- **EXERCISE AIM**:
Your answer must be an exact copy of the records, minus any pictures.

- **PROVIDED RECORDS**:
-=-=-=-=-

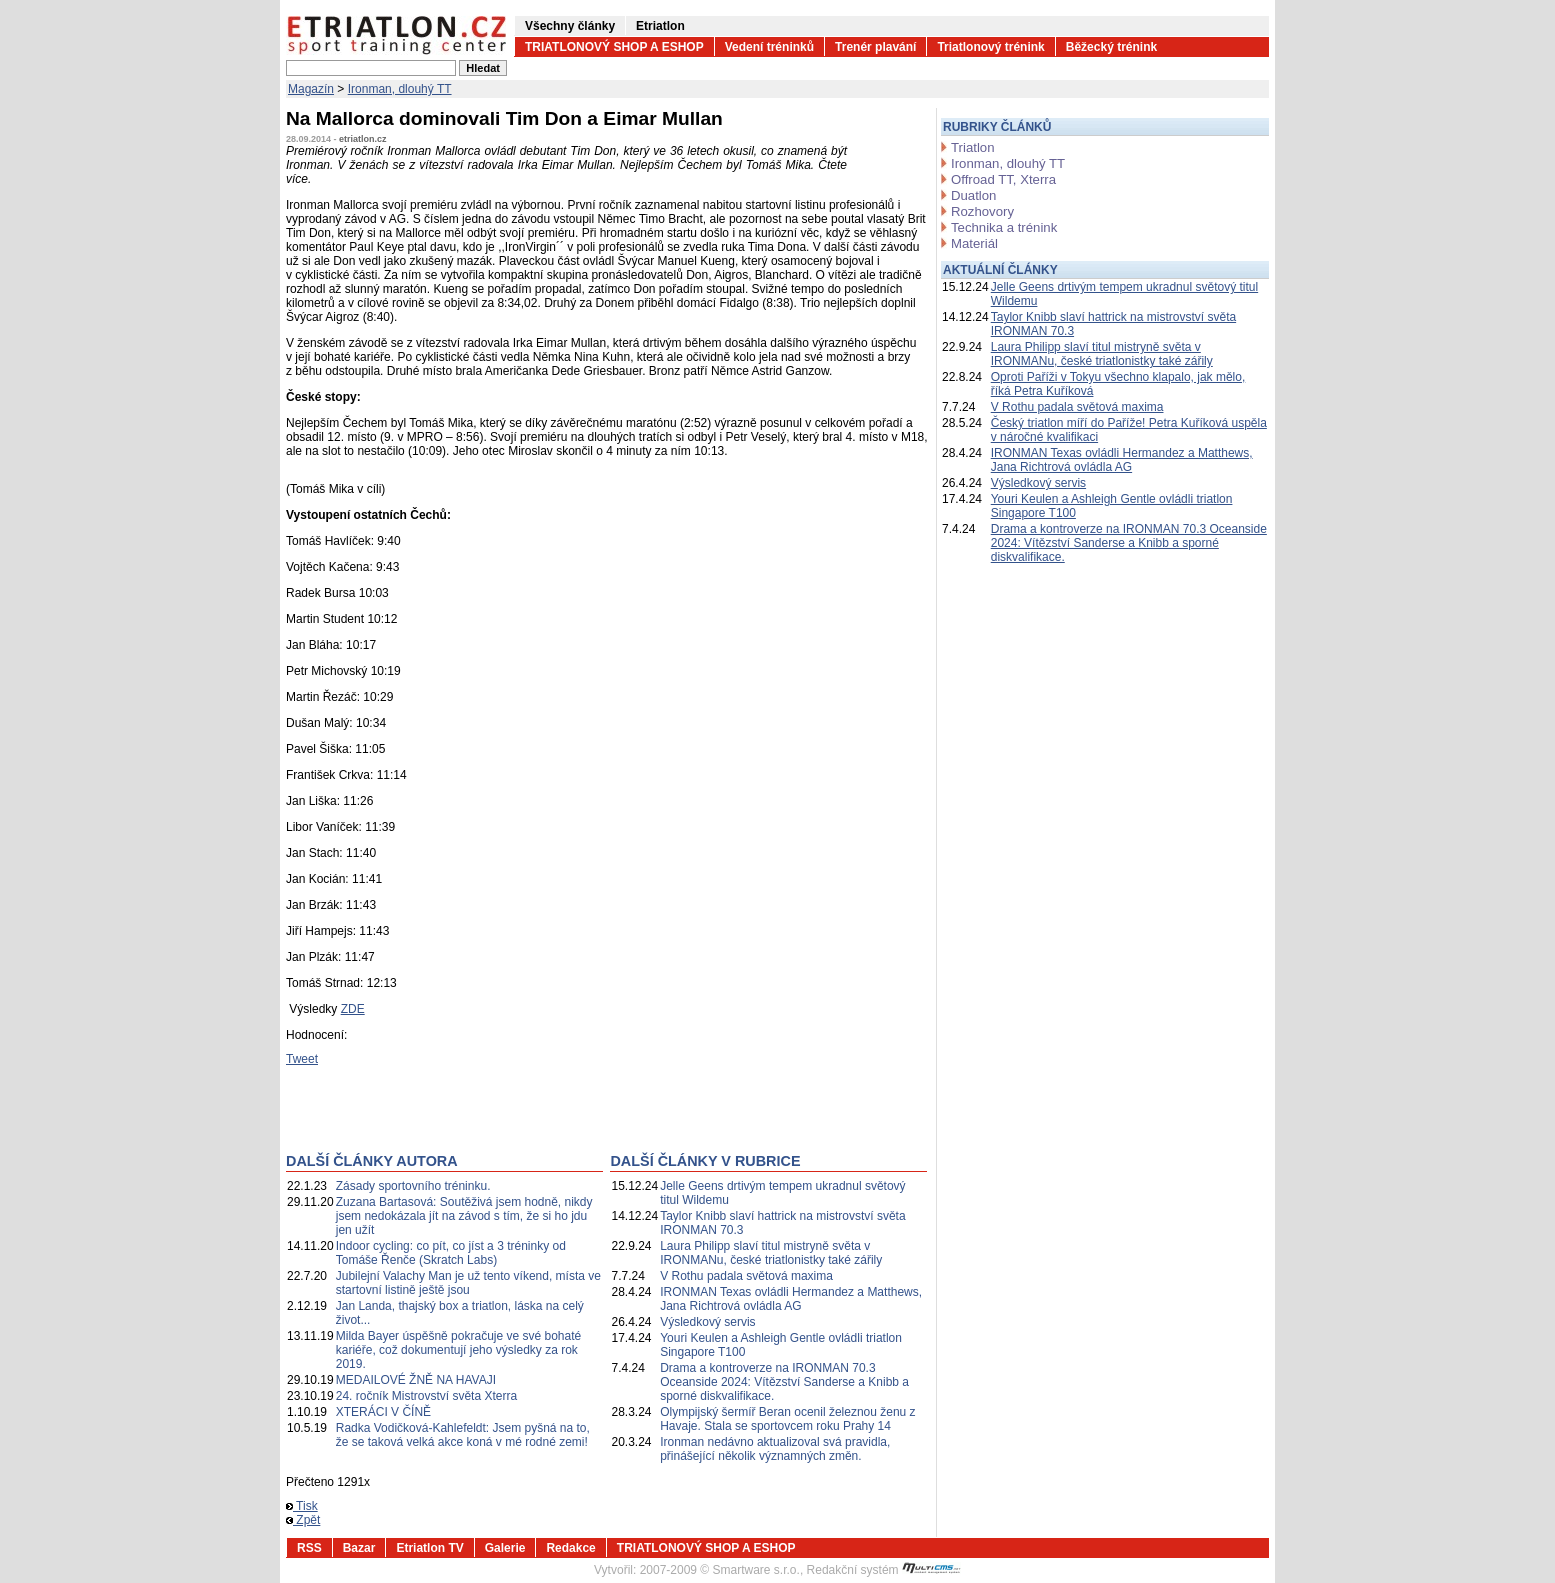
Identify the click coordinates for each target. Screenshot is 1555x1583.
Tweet (302, 1059)
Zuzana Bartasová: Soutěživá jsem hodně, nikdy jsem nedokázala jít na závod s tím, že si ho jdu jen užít (464, 1216)
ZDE (353, 1009)
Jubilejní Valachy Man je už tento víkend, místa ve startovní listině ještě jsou (468, 1283)
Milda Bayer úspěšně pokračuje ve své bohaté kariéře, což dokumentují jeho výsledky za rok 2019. (458, 1350)
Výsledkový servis (707, 1322)
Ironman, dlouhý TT (400, 89)
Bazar (359, 1548)
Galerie (505, 1548)
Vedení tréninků (769, 47)
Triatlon (972, 147)
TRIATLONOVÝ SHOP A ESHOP (614, 47)
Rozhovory (982, 211)
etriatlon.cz (363, 139)
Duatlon (973, 195)
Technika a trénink (1004, 227)
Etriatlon (660, 26)
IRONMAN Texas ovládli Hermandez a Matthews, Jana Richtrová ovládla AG (791, 1299)
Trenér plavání (875, 47)
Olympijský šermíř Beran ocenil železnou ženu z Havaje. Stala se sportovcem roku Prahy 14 (787, 1419)
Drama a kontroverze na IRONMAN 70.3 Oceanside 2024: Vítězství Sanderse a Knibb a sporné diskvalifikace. (784, 1382)
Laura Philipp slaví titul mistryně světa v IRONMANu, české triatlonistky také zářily (771, 1253)
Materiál (974, 243)
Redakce (570, 1548)
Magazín (311, 89)
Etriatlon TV (429, 1548)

-=-=-=-=-

- **WRITTEN SOLUTION**:
Identify the click coordinates for each target. Screenshot is 1555x1583.
Tweet (302, 1059)
Zuzana Bartasová: Soutěživá jsem hodně, nikdy jsem nedokázala jít na závod s tím, že si ho jdu jen užít (464, 1216)
ZDE (353, 1009)
Jubilejní Valachy Man je už tento víkend, místa ve startovní listině ještě jsou (468, 1283)
Milda Bayer úspěšně pokračuje ve své bohaté kariéře, což dokumentují jeho výsledky za rok 2019. (458, 1350)
Výsledkový servis (707, 1322)
Ironman, dlouhý TT (400, 89)
Bazar (359, 1548)
Galerie (505, 1548)
Vedení tréninků (769, 47)
Triatlon (972, 147)
TRIATLONOVÝ SHOP A ESHOP (614, 47)
Rozhovory (982, 211)
etriatlon.cz (363, 139)
Duatlon (973, 195)
Technika a trénink (1004, 227)
Etriatlon (660, 26)
IRONMAN Texas ovládli Hermandez a Matthews, Jana Richtrová ovládla AG (791, 1299)
Trenér plavání (875, 47)
Olympijský šermíř Beran ocenil železnou ženu z Havaje. Stala se sportovcem roku Prahy 14 (787, 1419)
Drama a kontroverze na IRONMAN 70.3 Oceanside 2024: Vítězství Sanderse a Knibb a sporné diskvalifikace. (784, 1382)
Laura Philipp slaví titul mistryně světa v IRONMANu, české triatlonistky také zářily (771, 1253)
Materiál (974, 243)
Redakce (570, 1548)
Magazín (311, 89)
Etriatlon TV (429, 1548)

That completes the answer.